As we worked side by side, I couldn’t help but think of how often the Bible speaks of fruit. Jesus said, “I am the vine; you are the branches. If you remain in me and I in you, you will bear much fruit; apart from me you can do nothing” (John 15:5). Just as muscadines must remain on the vine to grow ripe and sweet, so we must remain connected to Christ if we are to bear spiritual fruit in our lives.
But fruit isn’t only for eating fresh—it can be preserved, shared, and enjoyed later. In the same way, the fruit of the Spirit—love, joy, peace, patience, kindness, goodness, faithfulness, gentleness, and self-control (Galatians 5:22-23)—is not meant to be hoarded. It is meant to enrich the lives of others. Just as my grandson and I made jelly to bless our family beyond the harvest day, the Spirit’s fruit in us should overflow to bless others long after the moment God planted it in our hearts.

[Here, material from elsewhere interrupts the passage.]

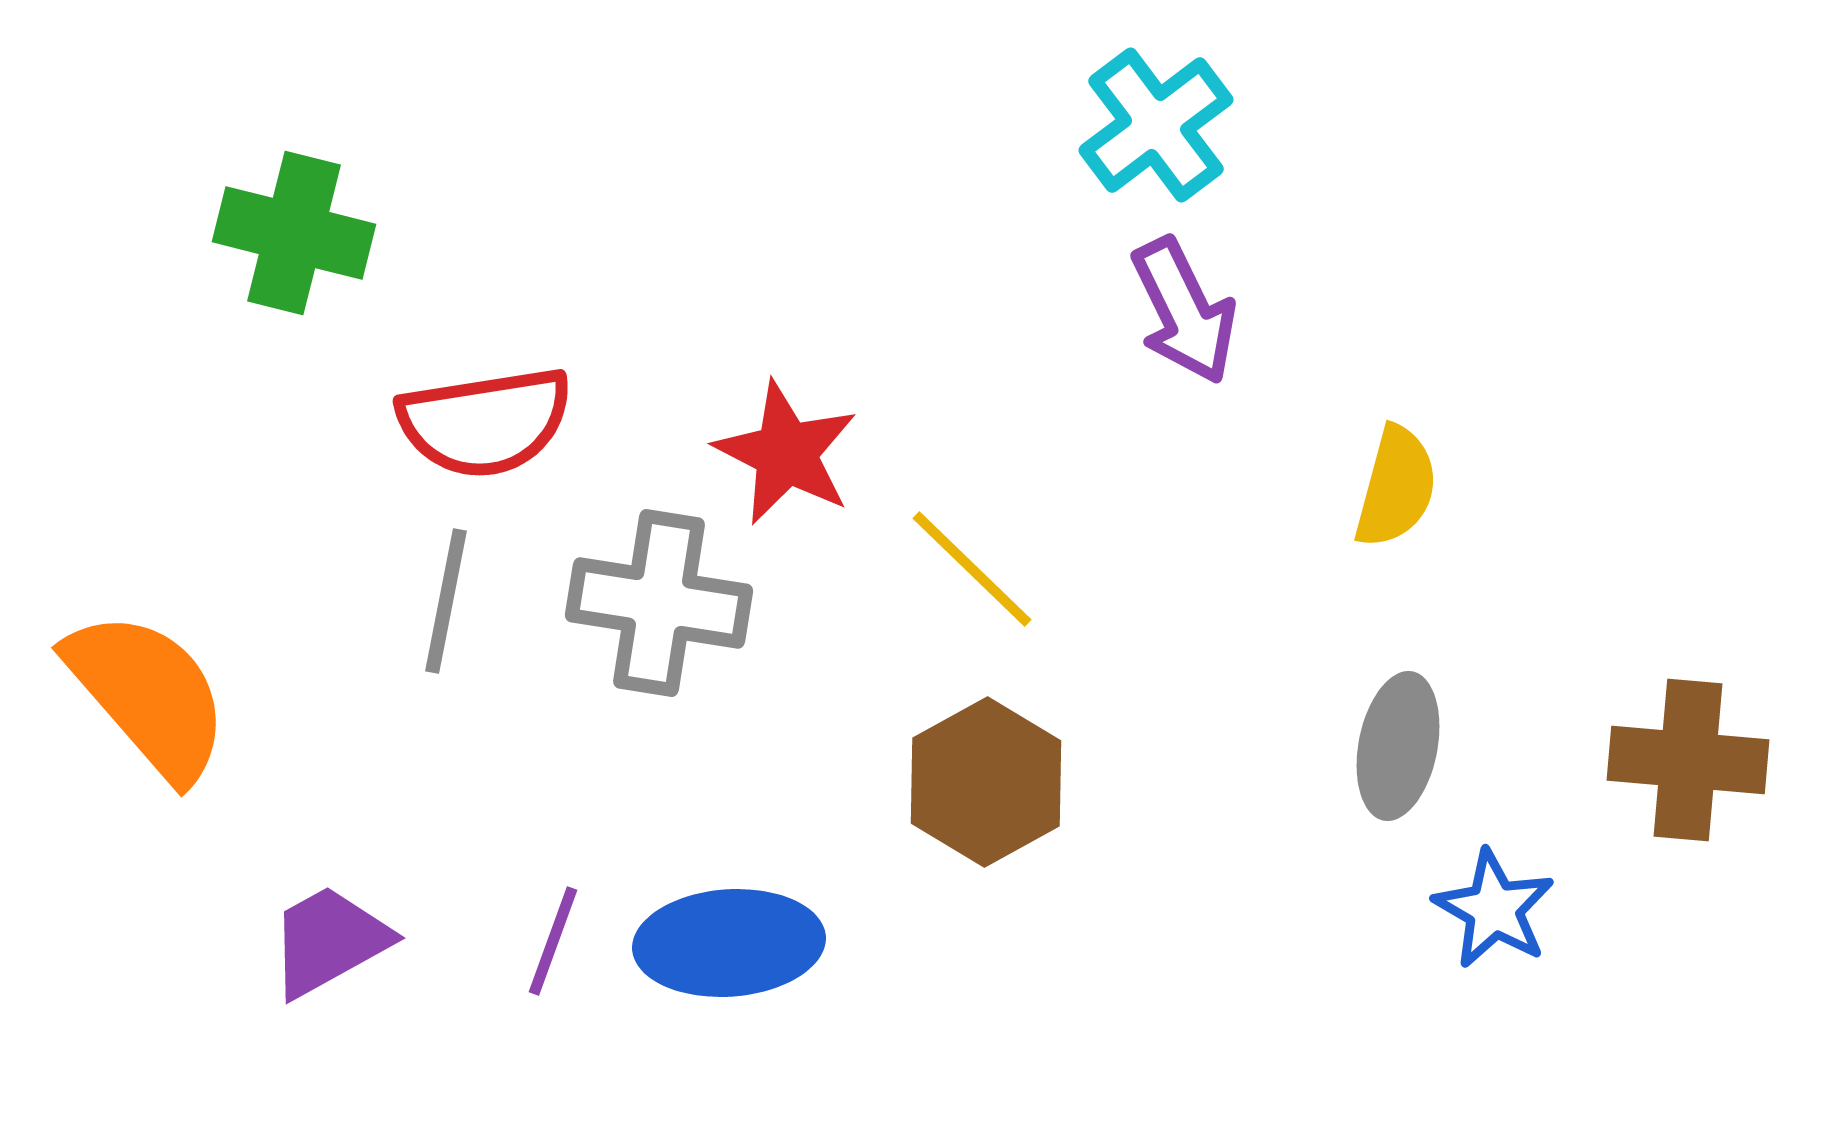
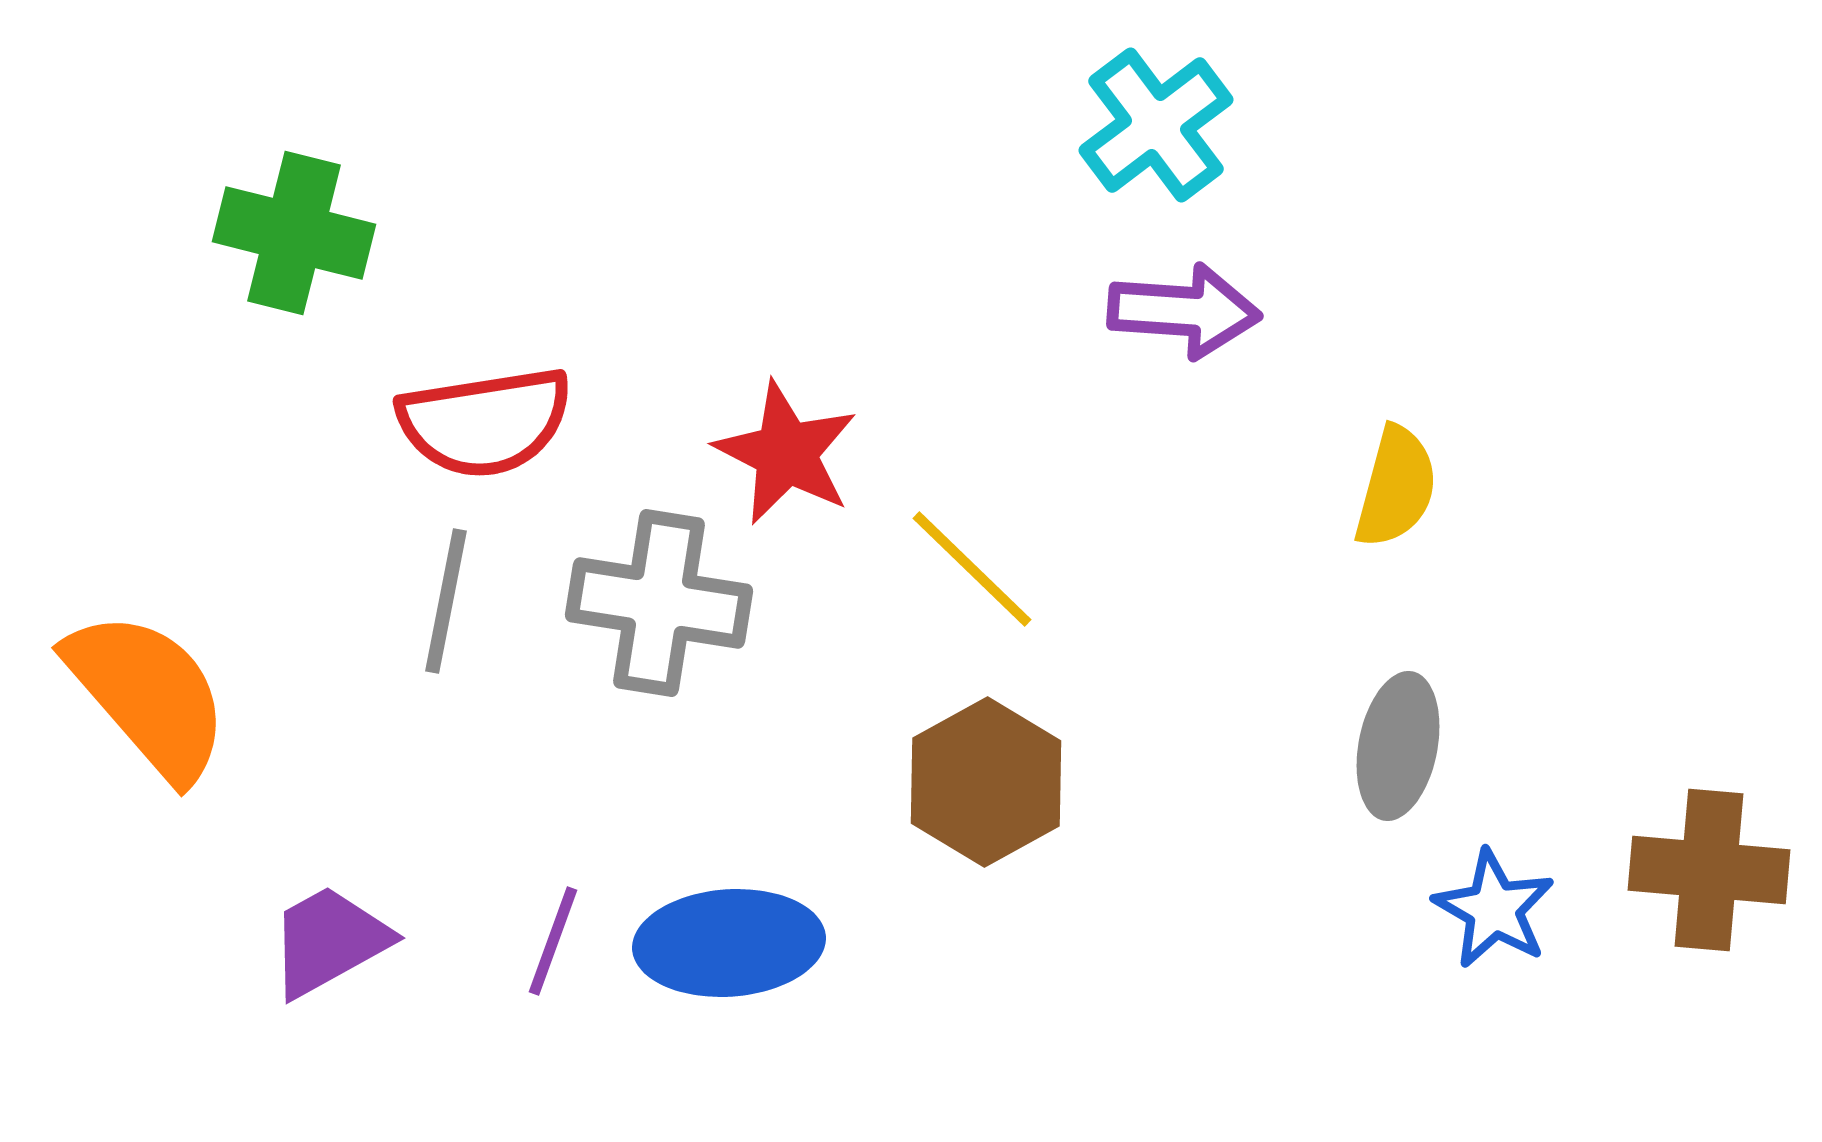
purple arrow: rotated 60 degrees counterclockwise
brown cross: moved 21 px right, 110 px down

Proverbs 22:6 reminds us, “Train up a child in the way he should go; even when he is old he will not depart from it.” Time in the vineyard with my grandson was more than picking grapes—it was planting seeds of faith. He may remember the laughter, the sticky hands, and the taste of sweet jelly, but I pray he also remembers the deeper truth: staying connected to Jesus brings lasting fruit that nourishes the soul.
So let us pick faithfully, preserve joyfully, and share generously. For the fruit God produces in us is sweeter than any muscadine jelly, and its flavor is eternal.